A tuple containing: - mCov (float): Mean Coverage across all GT instances. - mwCov (float): Weighted Mean Coverage based on instance ratio.

Return type:

tuple[float, float]

tardis_em.utils.metrics.confusion_matrix(logits: ndarray | Tensor, targets: ndarray | Tensor)

Calculates the confusion matrix components for the provided logits and targets. The confusion matrix consists of True Positives (TP), False Positives (FP), True Negatives (TN), and False Negatives (FN). This function handles both PyTorch tensors and NumPy arrays as input for logits and targets.

Parameters:
  • logits – The predicted values, supporting either PyTorch tensors or NumPy arrays.

  • targets – The ground-truth values, supporting either PyTorch tensors or NumPy arrays.

Returns:

A tuple containing four integer values representing True Positives (TP), False Positives (FP), True Negatives (TN), and False Negatives (FN), computed based on the provided logits and targets.

Return type:

Tuple[int, int, int, int]

tardis_em.utils.metrics.normalize_image(image: ndarray)

Normalizes a given image represented as a NumPy array.

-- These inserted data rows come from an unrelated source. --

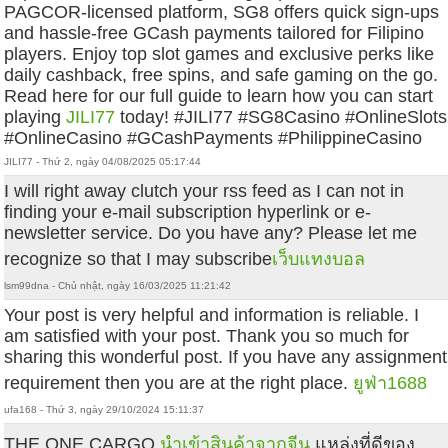
PAGCOR-licensed platform, SG8 offers quick sign-ups
and hassle-free GCash payments tailored for Filipino
players. Enjoy top slot games and exclusive perks like
daily cashback, free spins, and safe gaming on the go.
Read here for our full guide to learn how you can start
playing
JILI77
today! #JILI77 #SG8Casino #OnlineSlots
#OnlineCasino #GCashPayments #PhilippineCasino
JILI77 - Thứ 2, ngày 04/08/2025 05:17:44
I will right away clutch your rss feed as I can not in
finding your e-mail subscription hyperlink or e-
newsletter service. Do you have any? Please let me
recognize so that I may subscribe
เว็บแทงบอล
lsm99dna - Chủ nhật, ngày 16/03/2025 11:21:42
Your post is very helpful and information is reliable. I
am satisfied with your post. Thank you so much for
sharing this wonderful post. If you have any assignment
requirement then you are at the right place.
ยูฟ่า1688
ufa168 - Thứ 3, ngày 29/10/2024 15:11:37
THE ONE CARGO
นำเข้าสินค้าจากจีน
แหล่งที่ดีของ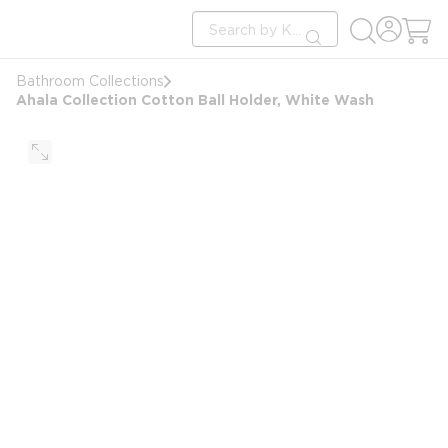
loading content
Site Search
Skip to main content
submit search
Bathroom Collections
Ahala Collection Cotton Ball Holder, White Wash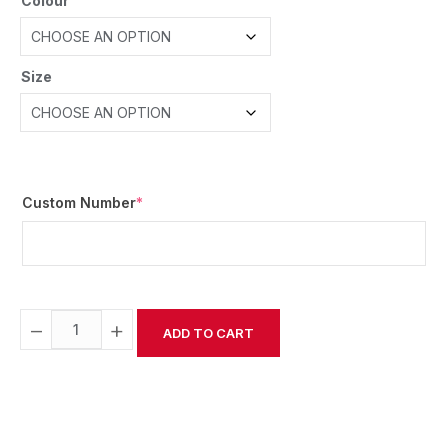
Colour
Size
Custom Number
*
−
+
ADD TO CART
Alternative: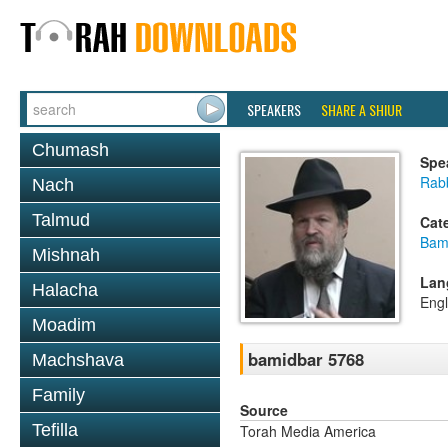
SPEAKERS
SHARE A SHIUR
Chumash
Spe
Rabb
Nach
Talmud
Cat
Bam
Mishnah
Lan
Halacha
Engl
Moadim
bamidbar 5768
Machshava
Family
Source
Tefilla
Torah Media America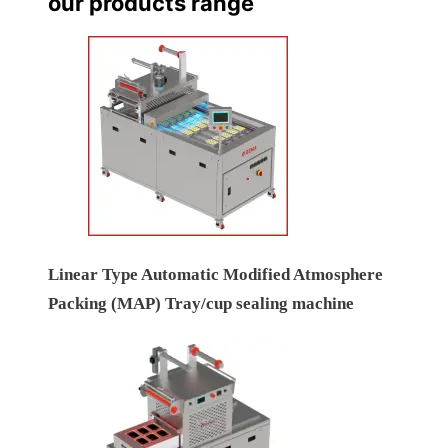
our products range
Linear Type Automatic Modified Atmosphere
Packing (MAP) Tray/cup sealing machine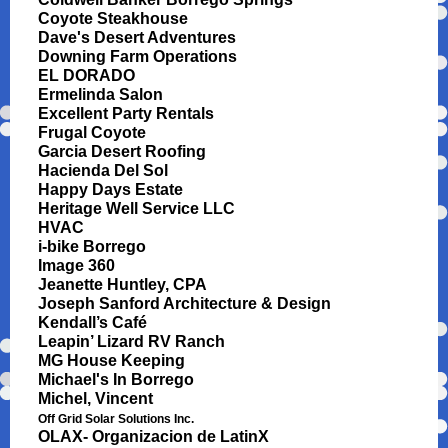
Coyote Steakhouse
Dave's Desert Adventures
Downing Farm Operations
EL DORADO
Ermelinda Salon
Excellent Party Rentals
Frugal Coyote
Garcia Desert Roofing
Hacienda Del Sol
Happy Days Estate
Heritage Well Service LLC
HVAC
i-bike Borrego
Image 360
Jeanette Huntley, CPA
Joseph Sanford Architecture & Design
Kendall’s Café
Leapin’ Lizard RV Ranch
MG House Keeping
Michael's In Borrego
Michel, Vincent
Off Grid Solar Solutions Inc.
OLAX- Organizacion de LatinX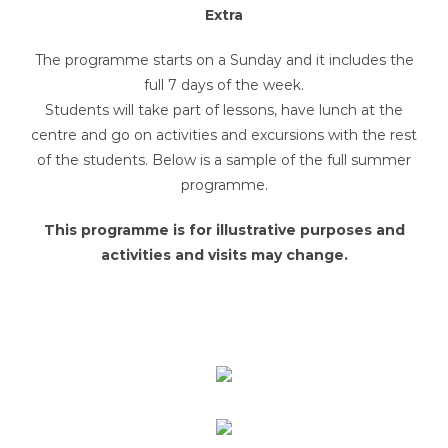
Extra
The programme starts on a Sunday and it includes the
full 7 days of the week.
Students will take part of lessons, have lunch at the
centre and go on activities and excursions with the rest
of the students. Below is a sample of the full summer
programme.
This programme is for illustrative purposes and
activities and visits may change.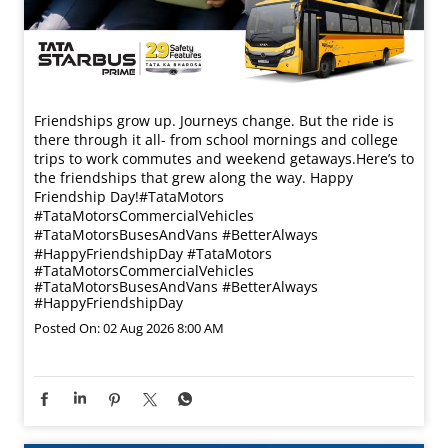
Friendships grow up. Journeys change. ​But the ride is
there through it all- from school mornings and college
trips to work commutes and weekend getaways.​ Here’s to
the friendships that grew along the way. Happy
Friendship Day!​ #TataMotors
#TataMotorsCommercialVehicles
#TataMotorsBusesAndVans #BetterAlways
#HappyFriendshipDay
#TataMotors
#TataMotorsCommercialVehicles
#TataMotorsBusesAndVans
#BetterAlways
#HappyFriendshipDay
Posted On:
02 Aug 2026 8:00 AM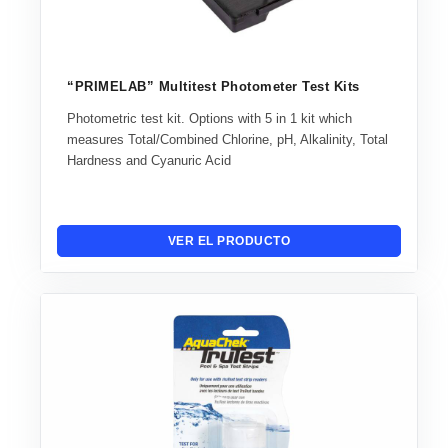
“PRIMELAB” Multitest Photometer Test Kits
Photometric test kit. Options with 5 in 1 kit which
measures Total/Combined Chlorine, pH, Alkalinity, Total
Hardness and Cyanuric Acid
VER EL PRODUCTO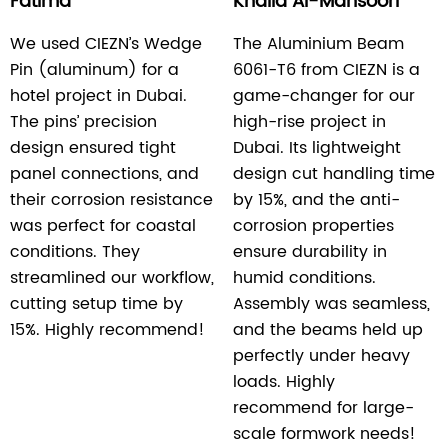
Fatima
Khalid Al-Mansoori
We used CIEZN’s Wedge
The Aluminium Beam
Pin (aluminum) for a
6061-T6 from CIEZN is a
hotel project in Dubai.
game-changer for our
The pins’ precision
high-rise project in
design ensured tight
Dubai. Its lightweight
panel connections, and
design cut handling time
their corrosion resistance
by 15%, and the anti-
was perfect for coastal
corrosion properties
conditions. They
ensure durability in
streamlined our workflow,
humid conditions.
cutting setup time by
Assembly was seamless,
15%. Highly recommend!
and the beams held up
perfectly under heavy
loads. Highly
recommend for large-
scale formwork needs!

This function ensures that the input image array falls within the defined binary normalization context. If the image has minimum and maximum values already set to 0 and 1, respectively, it is returned unchanged. Otherwise, based on the minimum and maximum values, the image is normalized to binary values (0 or 1).

Parameters:

image – The input image to be normalized, represented as a NumPy array.

Returns:

The normalized image array with binary values, where pixel values are either 0 or 1.